The Problem of Outdated Medical Information
Healthcare providers who rely on Large Language Models also do so at the risk of relying on outdated information. LLM systems are frozen in time, only containing medical knowledge up to their last training date. For instance, an LLM trained on data through 2023 would be unaware of new treatment protocols, recently discovered drug interactions, or emerging public health threats that emerged afterward. This temporal limitation becomes particularly dangerous in rapidly evolving medical situations, such as during disease outbreaks or when new research reveals previously unknown complications of common medications. Consider a healthcare provider in 2025 consulting an LLM about best practices for treating a specific condition – the system might suggest an outdated protocol that has since been proven ineffective or even harmful. Similarly, the system would be unaware of newly identified side effects, updated diagnostic criteria, or revolutionary treatment options that became standard practice after its training cutoff. If healthcare providers blindly trust these outdated recommendations instead of independently reviewing the current medical literature and continuing education, they may inadvertently provide substandard care that fails to meet Louisiana’s medical standard of care requirements.

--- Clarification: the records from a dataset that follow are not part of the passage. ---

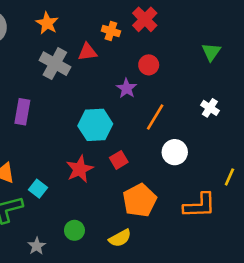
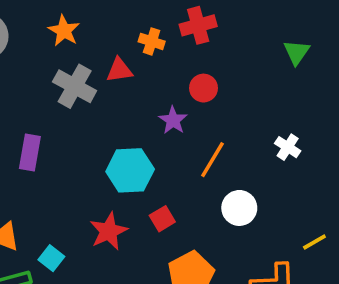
red cross: (145, 19) -> (198, 25), turned 30
green triangle: (211, 52) -> (297, 52), moved
yellow line: (229, 177) -> (314, 242), turned 36

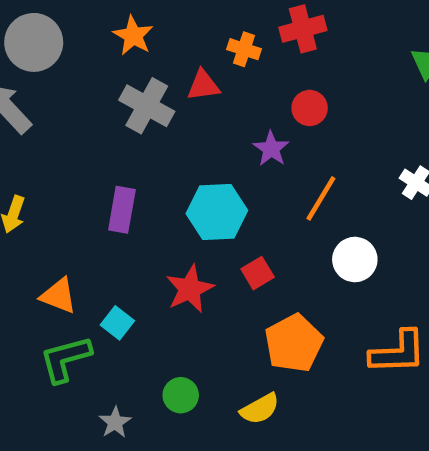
purple rectangle: (30, 152) -> (122, 210), moved

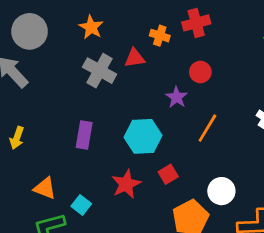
white circle: (355, 260) -> (221, 191), moved

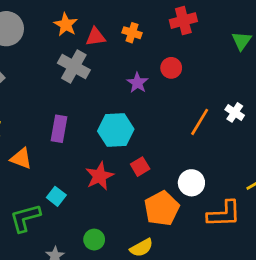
red cross: (196, 23) -> (183, 21), moved
red triangle: (135, 58) -> (95, 37), moved
purple star: (177, 97) -> (137, 83), moved
orange line: (207, 128) -> (200, 122), moved
orange triangle: (45, 188) -> (21, 158), moved

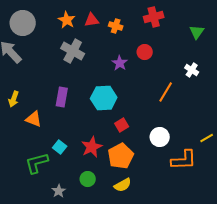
red triangle: (95, 37) -> (92, 20), moved
white cross: (235, 112) -> (192, 70), moved
red star: (100, 176) -> (92, 147), moved
orange pentagon: (162, 208) -> (121, 156), moved

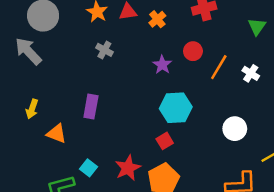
orange cross: (116, 26) -> (157, 19), turned 32
gray cross: (73, 51) -> (104, 50), size x0.6
orange line: (166, 92) -> (219, 67), moved
cyan hexagon: (104, 98) -> (176, 108), moved
white circle: (160, 137) -> (235, 129), moved

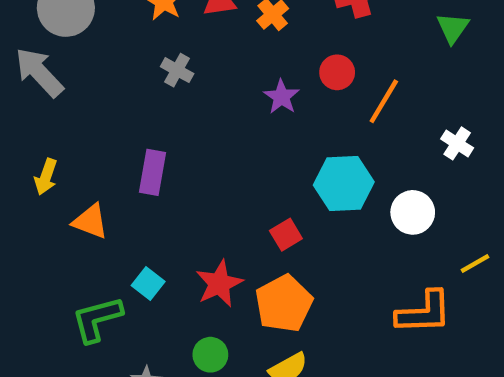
white cross: (251, 73) -> (457, 143), moved
cyan hexagon: (176, 108) -> (344, 183), moved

Legal Implications for Louisiana Healthcare Providers
In Louisiana, healthcare providers have a legal obligation to provide care that meets established professional standards. When providers rely primarily on LLMs instead of their medical training and judgment, they risk falling below this standard of care. If a patient suffers harm due to a missed diagnosis or delayed treatment because a healthcare provider followed an LLM’s recommendations without proper clinical verification, this could constitute medical malpractice under Louisiana law.
Moving Forward
Healthcare providers’ reliance on so-called artificial intelligence tools like Large Language Models will likely continue to increase in the coming years. While these technologies offer benefits when used appropriately, they should never replace proper medical assessment and clinical judgment. If you believe your healthcare has been compromised by a provider’s over-reliance on AI tools, documenting your experiences and seeking legal guidance promptly can help protect both your rights and the quality of healthcare in our community. These cases not only affect individual patients but also help establish important precedents about the appropriate use of AI in medical settings.
Louisiana law provides clear protections for patients who have been harmed by medical negligence, including cases involving improper use of technology. Understanding these rights—and acting on them when necessary—helps ensure that healthcare providers maintain appropriate standards of care as they integrate new technologies into their practice.